## Directions
The entries follow. Copy every line in which "Wepper" appears.

## Data shown
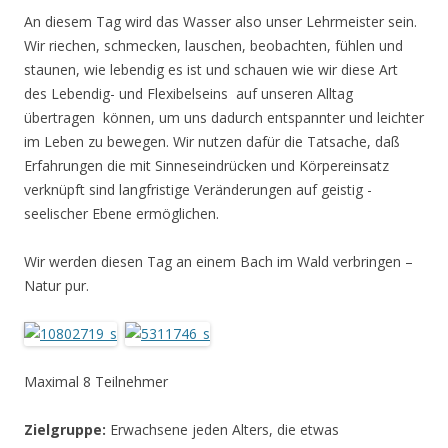
An diesem Tag wird das Wasser also unser Lehrmeister sein.
Wir riechen, schmecken, lauschen, beobachten, fühlen und
staunen, wie lebendig es ist und schauen wie wir diese Art
des Lebendig- und Flexibelseins auf unseren Alltag
übertragen können, um uns dadurch entspannter und leichter
im Leben zu bewegen. Wir nutzen dafür die Tatsache, daß
Erfahrungen die mit Sinneseindrücken und Körpereinsatz
verknüpft sind langfristige Veränderungen auf geistig -
seelischer Ebene ermöglichen.
Wir werden diesen Tag an einem Bach im Wald verbringen –
Natur pur.
Maximal 8 Teilnehmer
Zielgruppe:
Erwachsene jeden Alters, die etwas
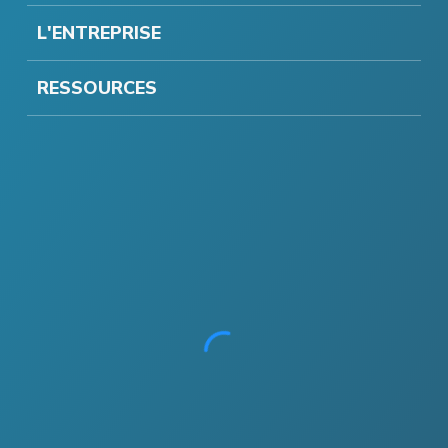
L'ENTREPRISE
RESSOURCES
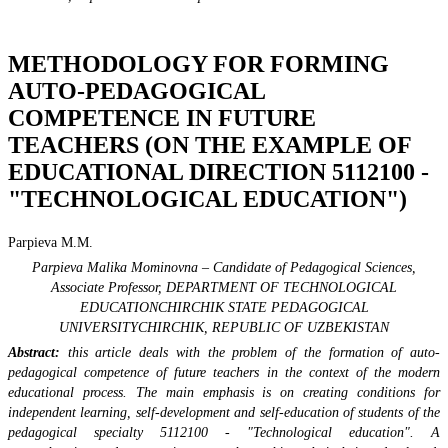
METHODOLOGY FOR FORMING
AUTO-PEDAGOGICAL
COMPETENCE IN FUTURE
TEACHERS (ON THE EXAMPLE OF
EDUCATIONAL DIRECTION 5112100 -
"TECHNOLOGICAL EDUCATION")
Parpieva M.M.
Parpieva Malika Mominovna – Candidate of Pedagogical Sciences,
Associate Professor, DEPARTMENT OF TECHNOLOGICAL
EDUCATIONCHIRCHIK STATE PEDAGOGICAL
UNIVERSITYCHIRCHIK, REPUBLIC OF UZBEKISTAN
Abstract:
this article deals with the problem of the formation of auto-
pedagogical competence of future teachers in the context of the modern
educational process. The main emphasis is on creating conditions for
independent learning, self-development and self-education of students of the
pedagogical specialty 5112100 - "Technological education". A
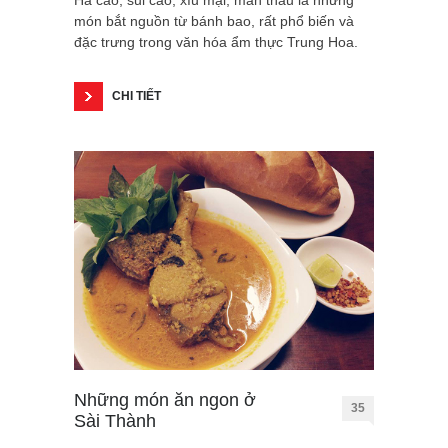
Há cảo, sủi cảo, xíu mại, màn thầu là những
món bắt nguồn từ bánh bao, rất phổ biến và
đặc trưng trong văn hóa ẩm thực Trung Hoa.
CHI TIẾT
Những món ăn ngon ở
35
Sài Thành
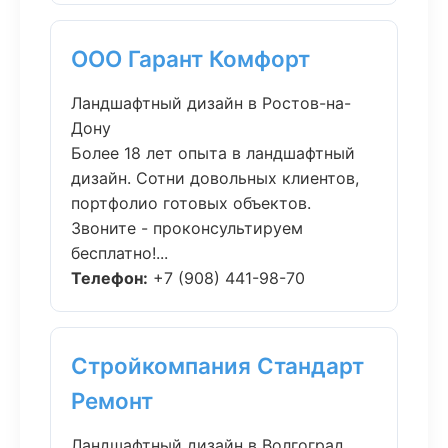
ООО Гарант Комфорт
Ландшафтный дизайн в Ростов-на-
Дону
Более 18 лет опыта в ландшафтный
дизайн. Сотни довольных клиентов,
портфолио готовых объектов.
Звоните - проконсультируем
бесплатно!...
Телефон:
+7 (908) 441-98-70
Стройкомпания Стандарт
Ремонт
Ландшафтный дизайн в Волгоград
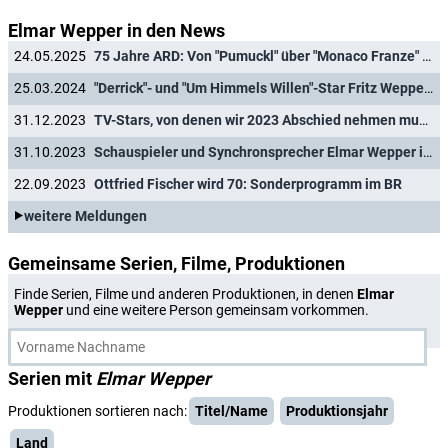
Elmar Wepper in den News
24.05.2025
75 Jahre ARD: Von "Pumuckl" über "Monaco Franze" bis "Ringlstetter"- Das reichhaltige TV-Kulturerbe des BR
25.03.2024
"Derrick"- und "Um Himmels Willen"-Star Fritz Wepper ist tot
31.12.2023
TV-Stars, von denen wir 2023 Abschied nehmen mussten
31.10.2023
Schauspieler und Synchronsprecher Elmar Wepper im Alter von 79 Jahren gestorben
22.09.2023
Ottfried Fischer wird 70: Sonderprogramm im BR
weitere Meldungen
Gemeinsame Serien, Filme, Produktionen
Finde Serien, Filme und anderen Produktionen, in denen
Elmar
Wepper
und eine weitere Person gemeinsam vorkommen.
Serien mit
Elmar Wepper
Produktionen sortieren nach:
Titel/Name
Produktionsjahr
Land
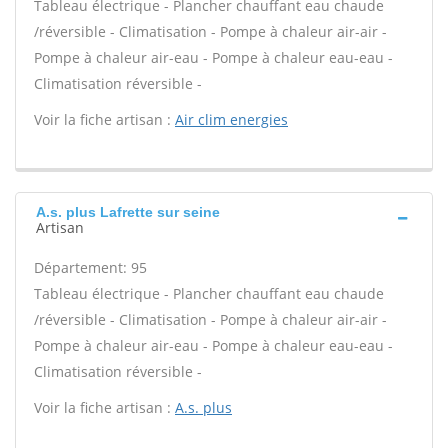
Tableau électrique - Plancher chauffant eau chaude
/réversible - Climatisation - Pompe à chaleur air-air -
Pompe à chaleur air-eau - Pompe à chaleur eau-eau -
Climatisation réversible -
Voir la fiche artisan :
Air clim energies
A.s. plus Lafrette sur seine
Artisan
Département: 95
Tableau électrique - Plancher chauffant eau chaude
/réversible - Climatisation - Pompe à chaleur air-air -
Pompe à chaleur air-eau - Pompe à chaleur eau-eau -
Climatisation réversible -
Voir la fiche artisan :
A.s. plus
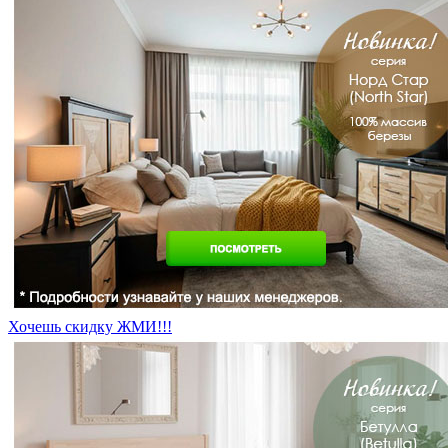
Хочешь скидку ЖМИ!!!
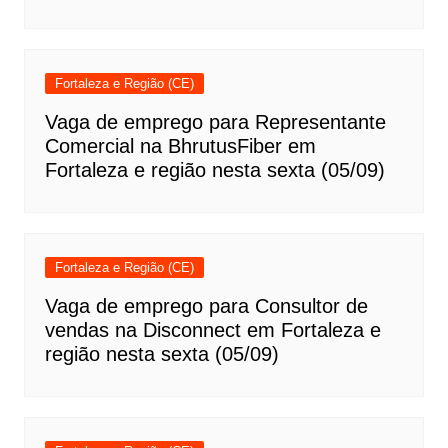
Fortaleza e Região (CE)
Vaga de emprego para Representante
Comercial na BhrutusFiber em
Fortaleza e região nesta sexta (05/09)
Fortaleza e Região (CE)
Vaga de emprego para Consultor de
vendas na Disconnect em Fortaleza e
região nesta sexta (05/09)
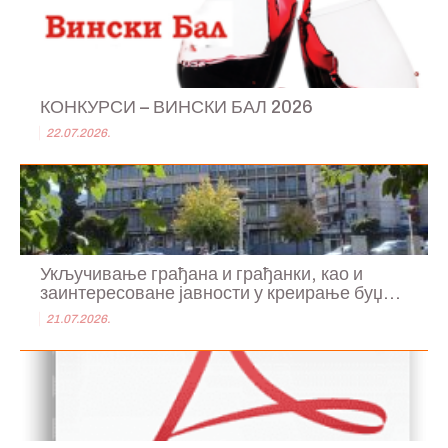
КОНКУРСИ – ВИНСКИ БАЛ 2026
22.07.2026.
Укључивање грађана и грађанки, као и
заинтересоване јавности у креирање буџ...
21.07.2026.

## Answer to the exercise
Elmar Wepper in den News
"Derrick"- und "Um Himmels Willen"-Star Fritz Wepper ist tot
Schauspieler und Synchronsprecher Elmar Wepper im Alter von 79 Jahren gestorben
Wepper
Elmar Wepper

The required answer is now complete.